With focus on transparency, barter agencies get more scrutiny

The recent focus on transparency in how agencies handle clients’ media budgets has led to further scrutiny of the opaque practices of so-called barter agencies, set up by holding companies to exchange extra goods for media space. The two Association of National Advertisers’ agency transparency reports mention the practice nearly 50 times.

Barter agencies originally set up to help brands unload unsold products in exchange for media. For example, an audio products maker may have 1,000 unsold headphones with a total face value of $50,000 at the end of the year. The company doesn’t want to keep those headphones on the books. It transfers them to a barter agency in exchange for media space bought at a discount.

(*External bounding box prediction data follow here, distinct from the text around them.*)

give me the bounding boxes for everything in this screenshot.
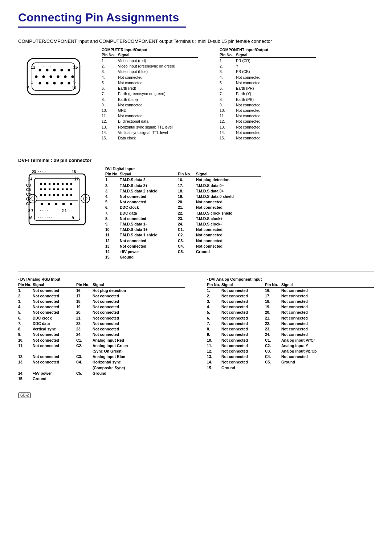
svg-text:23: 23 (32, 170, 36, 174)
pin-signal: Not connected (236, 130, 316, 135)
table-row: 8.Earth (blue) (102, 97, 198, 102)
computer-table-title: COMPUTER Input/Output (102, 48, 198, 52)
pin-number: 20. (265, 310, 281, 315)
pin-signal: Earth (green/sync on green) (118, 91, 198, 97)
pin-number: 11. (18, 343, 33, 354)
pin-number: 14. (105, 249, 120, 255)
pin-number: C3. (178, 238, 196, 244)
table-row: 14.Not connected (220, 130, 316, 135)
pin-number: 7. (207, 321, 221, 326)
dvi-section-header: DVI-I Terminal : 29 pin connector (18, 158, 374, 163)
pin-signal: Not connected (118, 113, 198, 119)
pin-signal: Y (236, 64, 316, 69)
table-row: 14.Vertical sync signal: TTL level (102, 130, 198, 135)
pin-number: 24. (265, 332, 281, 337)
pin-signal: Not connected (281, 310, 339, 315)
computer-header-text: COMPUTER/COMPONENT input and COMPUTER/CO… (18, 38, 196, 44)
pin-signal (93, 376, 151, 382)
dvi-col-headers: Pin No. Signal Pin No. Signal (105, 172, 261, 177)
pin-number: 12. (102, 119, 118, 124)
svg-text:C2: C2 (26, 197, 31, 201)
table-row: 2.Y (220, 64, 316, 69)
svg-rect-59 (48, 203, 50, 205)
pin-number: 20. (178, 199, 196, 205)
pin-number: 16. (76, 288, 93, 293)
table-row: 5.Not connected20.Not connected (105, 199, 261, 205)
pin-signal (281, 365, 339, 371)
component-table-title: COMPONENT Input/Output (220, 48, 316, 52)
pin-signal: Video input (red) (118, 58, 198, 64)
pin-number: 4. (105, 194, 120, 199)
pin-number: 14. (207, 359, 221, 365)
pin-signal: Not connected (118, 102, 198, 108)
pin-signal: Not connected (221, 359, 265, 365)
pin-signal: Not connected (33, 299, 76, 304)
pin-signal: Vertical sync (33, 326, 76, 332)
pin-number: 2. (105, 183, 120, 188)
svg-point-4 (53, 69, 56, 72)
svg-point-8 (42, 76, 45, 78)
pin-signal: Not connected (120, 199, 178, 205)
pin-number: C5. (76, 371, 93, 376)
pin-signal: +5V power (33, 371, 76, 376)
pin-signal: Not connected (196, 199, 261, 205)
pin-number: 7. (102, 91, 118, 97)
pin-signal: Not connected (221, 326, 265, 332)
pin-signal: Earth (Y) (236, 91, 316, 97)
table-row: 6.DDC clock21.Not connected (18, 316, 185, 321)
dvi-connector-diagram: 23 18 · · · · · 24 17 C3 C5 C4 C2 C1 8 7… (18, 167, 98, 240)
svg-rect-41 (70, 183, 72, 185)
pin-signal: Not connected (33, 332, 76, 337)
computer-input-output-table: COMPUTER Input/Output Pin No. Signal 1.V… (102, 48, 198, 141)
pin-signal: Ground (281, 359, 339, 365)
pin-signal: Not connected (281, 326, 339, 332)
pin-number: C4. (265, 354, 281, 359)
svg-text:9: 9 (72, 216, 74, 220)
svg-point-31 (31, 197, 34, 200)
table-row: 3.PB (CB) (220, 69, 316, 74)
pin-signal: DDC clock (120, 205, 178, 210)
pin-signal: T.M.D.S data 2– (120, 177, 178, 183)
pin-signal: PR (CR) (236, 58, 316, 64)
comp-acol1-header: Pin No. (207, 282, 221, 287)
pin-number: 6. (207, 316, 221, 321)
svg-text:· · · · ·: · · · · · (43, 64, 51, 68)
table-row: 7.DDC data22.Not connected (18, 321, 185, 326)
component-pin-no-header: Pin No. (220, 53, 236, 57)
table-row: 1.Not connected16.Hot plug detection (18, 288, 185, 293)
pin-signal: Earth (red) (118, 86, 198, 91)
pin-signal: T.M.D.S clock+ (196, 216, 261, 221)
svg-rect-42 (40, 188, 42, 190)
svg-rect-51 (44, 194, 46, 196)
pin-signal: Earth (blue) (118, 97, 198, 102)
pin-number: C2. (76, 343, 93, 354)
pin-signal: Not connected (236, 108, 316, 113)
pin-signal: Earth (PR) (236, 86, 316, 91)
analog-rgb-col-headers: Pin No. Signal Pin No. Signal (18, 282, 185, 288)
comp-acol3-header: Pin No. (265, 282, 281, 287)
pin-signal: Analog input Blue (93, 354, 151, 359)
pin-number: 15. (18, 376, 33, 382)
svg-text:C1: C1 (26, 202, 31, 206)
pin-signal: Video input (blue) (118, 69, 198, 74)
table-row: 7.Earth (green/sync on green) (102, 91, 198, 97)
svg-rect-57 (70, 194, 72, 196)
pin-signal: Analog input Pb/Cb (281, 349, 339, 354)
pin-number: 10. (102, 108, 118, 113)
pin-signal: Not connected (118, 75, 198, 80)
pin-number: 5. (18, 310, 33, 315)
pin-number (76, 376, 93, 382)
pin-number: 16. (265, 288, 281, 293)
pin-number: 3. (102, 69, 118, 74)
pin-number: 1. (207, 288, 221, 293)
pin-signal: Not connected (281, 288, 339, 293)
pin-signal: Not connected (33, 310, 76, 315)
svg-point-17 (68, 82, 70, 85)
pin-signal: Vertical sync signal: TTL level (118, 130, 198, 135)
pin-number: 9. (105, 221, 120, 227)
table-row: 4.Not connected19.Not connected (207, 304, 374, 310)
component-table-header: Pin No. Signal (220, 53, 316, 58)
computer-header-suffix: mini D-sub 15 pin female connector (196, 38, 272, 44)
pin-number: 5. (105, 199, 120, 205)
pin-number: 12. (220, 119, 236, 124)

The barter agency then resells the goods through other channels.

Every major holding company, except for Publicis Groupe, has its own barter agency: Interpublic Group’s Orion, Omnicom’s Icon International, WPP’s Midas Exchange and Dentsu Aegis’ Amplifi. Independent agency Horizon also has a barter division called Eden Road Trading. All of them declined to comment for this story.

Barter deals have long existed and gained traction during the 2009 recession when brands weren’t able to sell products, so media agencies expanded their barter capabilities to take clients’ unsold products. It was a pragmatic approach for both agencies and clients when the economy tanked. But interestingly, the stigma still exists today when the economy has become much better and barter deals get even murkier in the digital space.

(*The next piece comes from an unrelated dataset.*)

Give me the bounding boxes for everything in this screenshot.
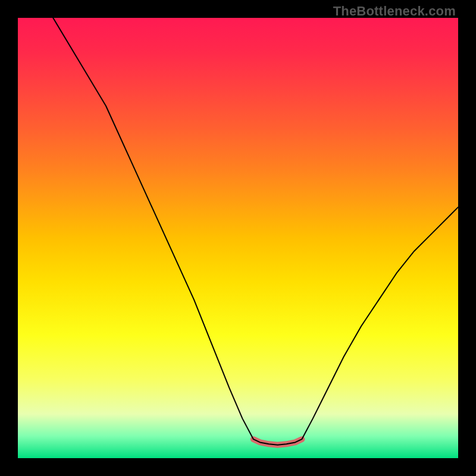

“The ‘alchemy’ of barter as it pertains to digital is rooted in the fact that it is much more difficult to place a hard value on inventory when compared with more tightly controlled ecosystems like TV, radio and print,” said an agency executive who prefers anonymity.

He explained that TV inventory is relatively homogeneous and rates tend to be more benchmarked, while digital is extraordinarily disparate due to variance in inventory quality, the number of intermediaries, and the fact that impressions can be transacted on an individual basis and advertisers value those impressions differently based on the individual user.

Of course, non-transparent activities go both ways: Publishers can sell cheap or fake inventory, advertisers can sell expired or crap products and mark it up in accounting and the barter agency being a broker can make everything shady by arbitraging both sides into very high margins, with clients rarely having a neutral third party overseeing their measurement, according to Mani Gandham, CEO for content syndication platform Instinctive.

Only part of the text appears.